Ask HN: What would be the fastest way to grep Common Crawl? - freediver
Most recent Common Crawl includes 80TB WET (extracted text) files from the latest web crawl.<p>Assuming you have the files locally what would be the fastest way to &quot;fgrep&quot; (string search) through them?<p>Testing with ripgrep on my 10 core iMac Pro I get about 6 seconds to grep through 20GB file. That means about 5 minutes per TB or almost 7 hours for common crawl. What setup would I need to do it in &lt;100ms? :)
======
burntsushi
ripgrep author here.

When you want to search TBs of data, then you have to ask: what do you need to
do? If you only need to search the data set once for a single query, then
ripgrep (or similar) is probably your shortest path in terms of end-to-end
time to get your results.

If you however want to run many queries against an unchanging or growing data
set at this scale, then I think you probably want to find some way to index it
before hand.
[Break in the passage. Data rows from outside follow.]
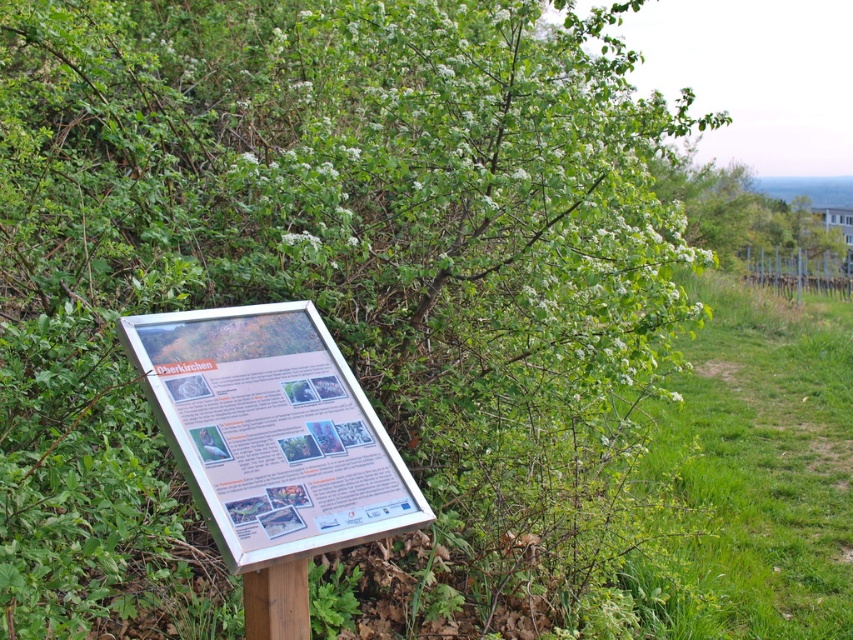 Question: Can you confirm if white paper sign at center is bigger than brown wooden pole at lower center?

Choices:
 (A) yes
 (B) no

Answer: (A)

Question: Which of the following is the farthest from the observer?

Choices:
 (A) brown wooden pole at lower center
 (B) white paper sign at center

Answer: (A)

Question: Is white paper sign at center positioned in front of brown wooden pole at lower center?

Choices:
 (A) yes
 (B) no

Answer: (A)

Question: Among these objects, which one is nearest to the camera?

Choices:
 (A) brown wooden pole at lower center
 (B) white paper sign at center

Answer: (B)

Question: Which point appears closest to the camera in this image?

Choices:
 (A) (260, 460)
 (B) (259, 612)

Answer: (A)

Question: Does white paper sign at center appear under brown wooden pole at lower center?

Choices:
 (A) no
 (B) yes

Answer: (A) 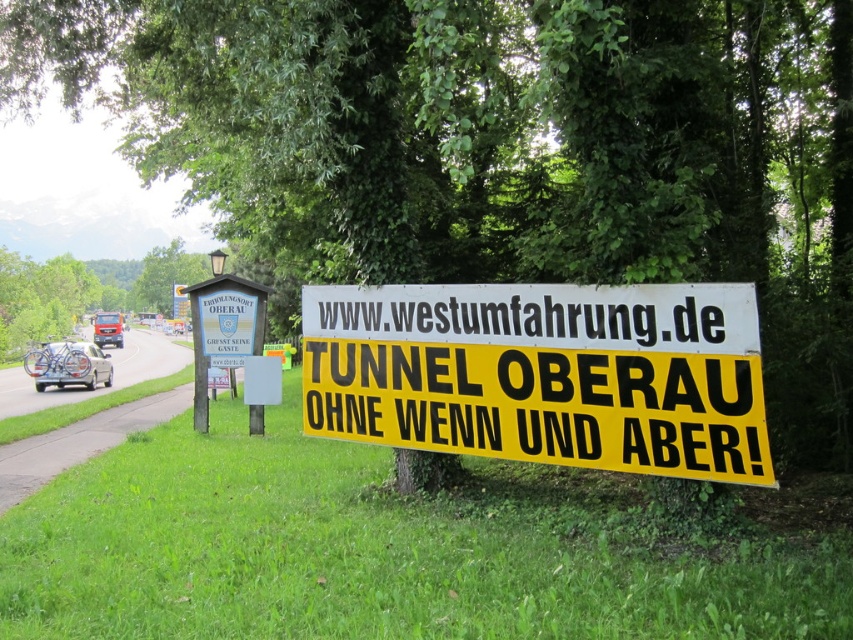 Question: From the image, what is the correct spatial relationship of wooden signboard at left in relation to metallic silver van at left?

Choices:
 (A) below
 (B) above

Answer: (B)

Question: Which is nearer to the yellow paper sign at center?

Choices:
 (A) metallic silver van at left
 (B) white matte car at left
 (C) wooden signboard at left

Answer: (C)

Question: Which of these objects is positioned farthest from the yellow paper sign at center?

Choices:
 (A) wooden signboard at left
 (B) white matte car at left

Answer: (B)

Question: Does yellow paper sign at center have a greater width compared to metallic silver van at left?

Choices:
 (A) no
 (B) yes

Answer: (A)

Question: Which is nearer to the yellow paper sign at center?

Choices:
 (A) metallic silver van at left
 (B) white matte car at left

Answer: (B)

Question: Can you confirm if yellow paper sign at center is positioned to the left of metallic silver van at left?

Choices:
 (A) no
 (B) yes

Answer: (A) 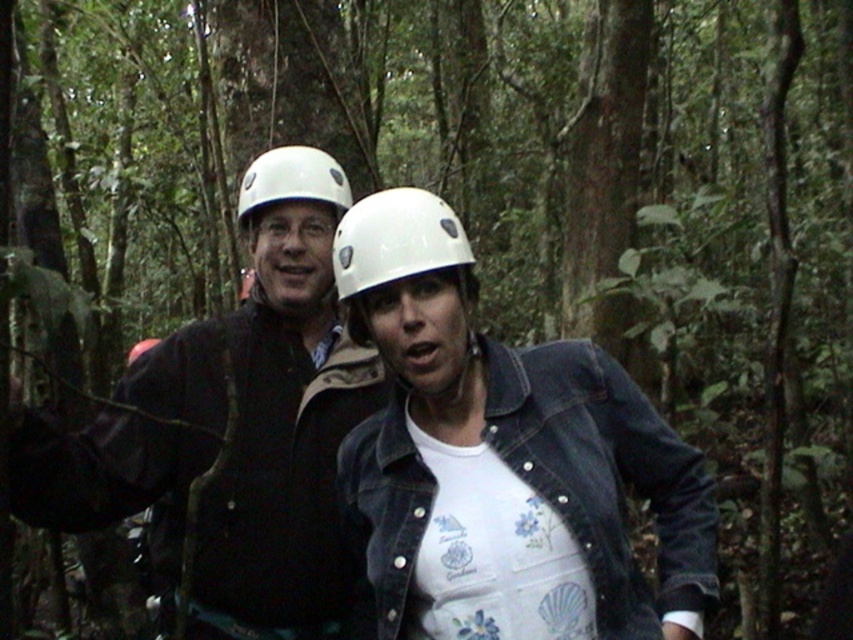 Question: Can you confirm if white matte helmet at center is bigger than white matte helmet at upper center?

Choices:
 (A) no
 (B) yes

Answer: (B)

Question: From the image, what is the correct spatial relationship of denim jacket at center in relation to matte black jacket at center?

Choices:
 (A) below
 (B) above

Answer: (A)

Question: Which object is the closest to the white matte helmet at upper center?

Choices:
 (A) matte black jacket at center
 (B) denim jacket at center
 (C) white matte helmet at center

Answer: (C)

Question: Is white matte helmet at center thinner than white matte helmet at upper center?

Choices:
 (A) no
 (B) yes

Answer: (A)

Question: Which object appears closest to the camera in this image?

Choices:
 (A) white matte helmet at center
 (B) matte black jacket at center
 (C) white matte helmet at upper center

Answer: (A)

Question: Which of the following is the farthest from the observer?

Choices:
 (A) (434, 440)
 (B) (344, 188)
 (C) (375, 230)

Answer: (B) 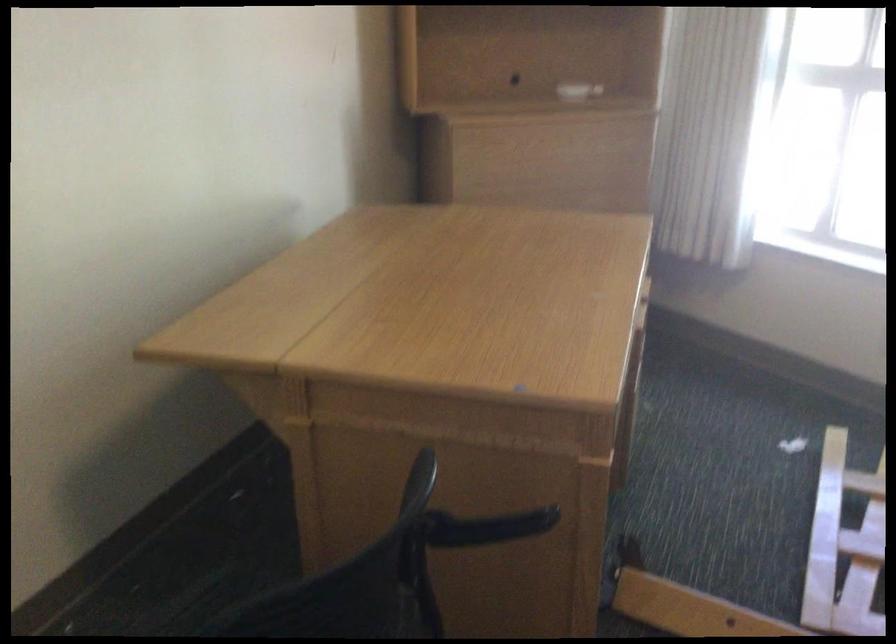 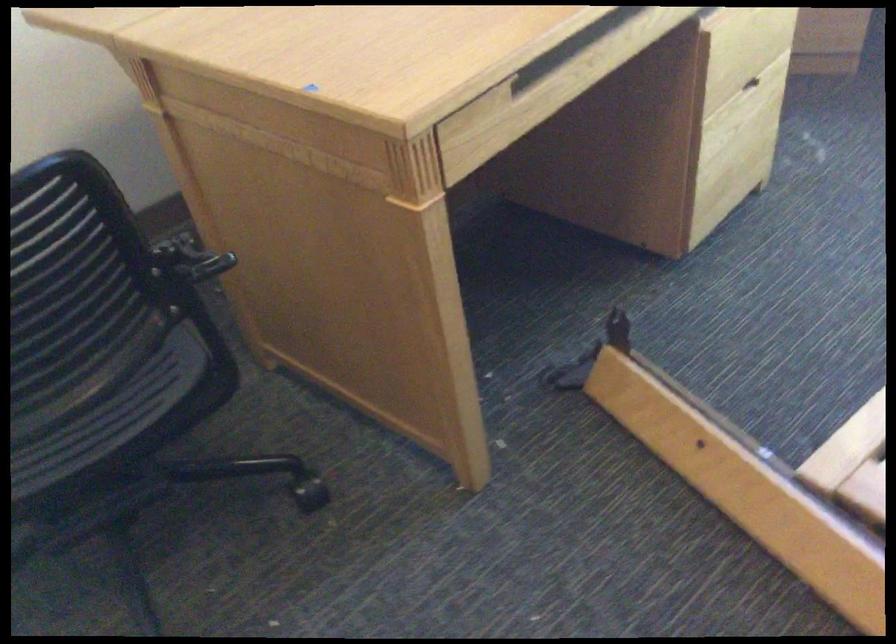 How did the camera likely rotate?

The camera rotated toward left-down. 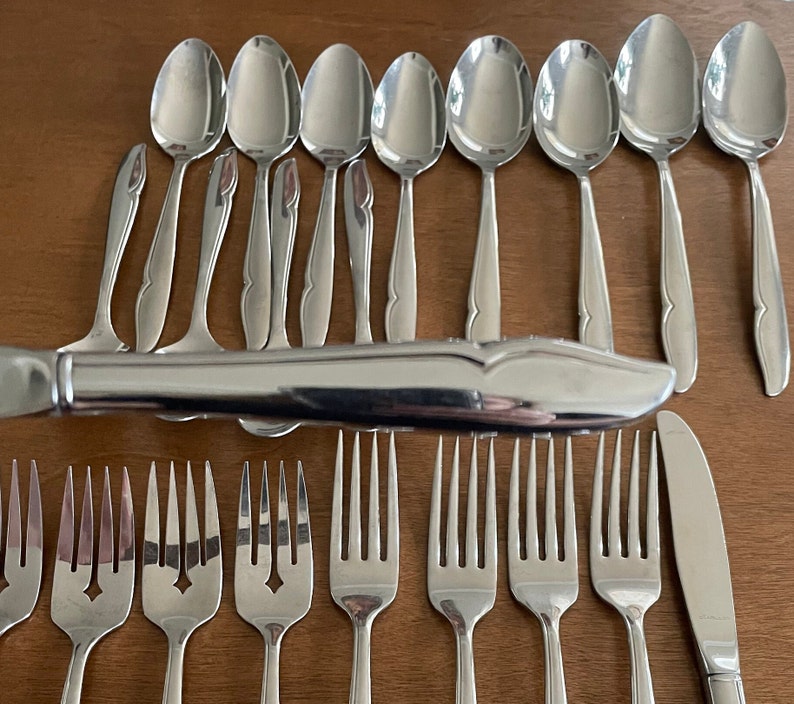 You are a GUI agent. You are given a task and a screenshot of the screen. Output one action in this format:
    pyautogui.click(x=<x>, y=<y>)
    Task: Click on the forks
    This screenshot has height=704, width=794.
    Given the screenshot: What is the action you would take?
    pyautogui.click(x=12, y=610), pyautogui.click(x=86, y=636), pyautogui.click(x=164, y=634), pyautogui.click(x=274, y=624), pyautogui.click(x=355, y=617), pyautogui.click(x=451, y=615), pyautogui.click(x=553, y=605), pyautogui.click(x=626, y=610) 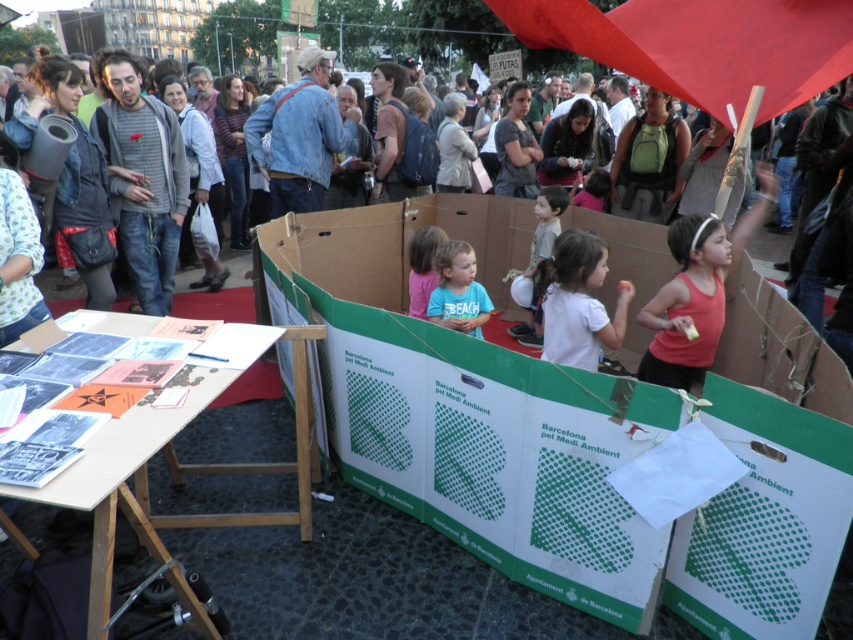 You are organizing a community event and need to place a 1.5 meter wide banner between the wooden table at lower left and the blue cotton shirt at center. Can the space accommodate the banner?

The wooden table at lower left is bigger than the blue cotton shirt at center, but the exact distance between them isn not specified. Without knowing the space between the two objects, it is impossible to determine if the banner will fit.

You are organizing a community event and need to place a 1.2 meter wide banner between the wooden table at lower left and the blue cotton shirt at center. Can the banner fit between them based on their widths?

The wooden table at lower left is wider than the blue cotton shirt at center. Since the banner is 1.2 meters wide, it depends on the actual width of the table and shirt. However, the description only states their relative sizes, not exact measurements. Therefore, we cannot definitively determine if the banner will fit. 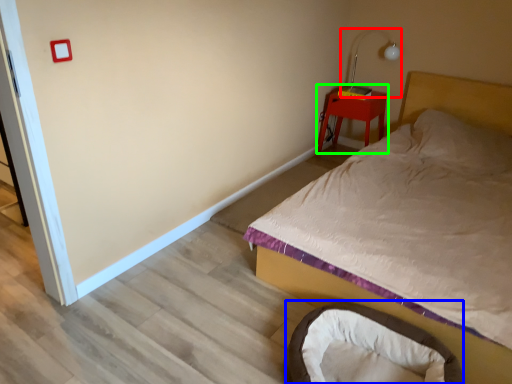 Question: Which object is positioned closest to table lamp (highlighted by a red box)? Select from infant bed (highlighted by a blue box) and nightstand (highlighted by a green box).

Choices:
 (A) infant bed
 (B) nightstand

Answer: (B)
Tools like SOLR or Elasticsearch are fairly standard and
shouldn't cost you too much in terms of learning how to use them. You can
perhaps go faster than Elasticsearch/SOLR/Lucene if there is something special
about your problem that permits you to design a custom indexing strategy. But
that requires knowing more about your search goals and also costs more to
develop (probably).

Otherwise, if you're willing to pay, then spin up a bunch of machines with
lots of RAM and partition the data set such that each partition fits in memory
of a single machine. Then parallelize your search. (This is probably a middle
ground between grepping the whole thing on a single machine and using
something like fulltext indexing.)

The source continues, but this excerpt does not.